BEGIN

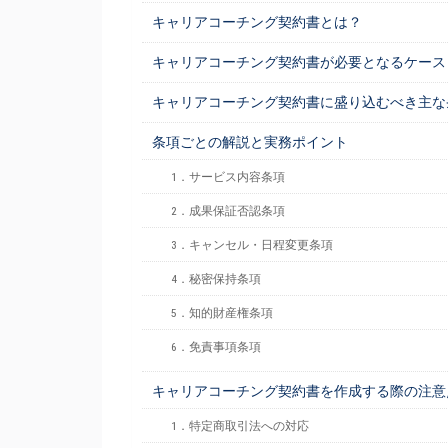
キャリアコーチング契約書とは？
キャリアコーチング契約書が必要となるケース
キャリアコーチング契約書に盛り込むべき主な
条項ごとの解説と実務ポイント
1．サービス内容条項
2．成果保証否認条項
3．キャンセル・日程変更条項
4．秘密保持条項
5．知的財産権条項
6．免責事項条項
キャリアコーチング契約書を作成する際の注意
1．特定商取引法への対応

END

> _Problem details_
The records above must all be output exactly. Omit the images.

> _Solution_
キャリアコーチング契約書とは？
キャリアコーチング契約書が必要となるケース
キャリアコーチング契約書に盛り込むべき主な
条項ごとの解説と実務ポイント
1．サービス内容条項
2．成果保証否認条項
3．キャンセル・日程変更条項
4．秘密保持条項
5．知的財産権条項
6．免責事項条項
キャリアコーチング契約書を作成する際の注意
1．特定商取引法への対応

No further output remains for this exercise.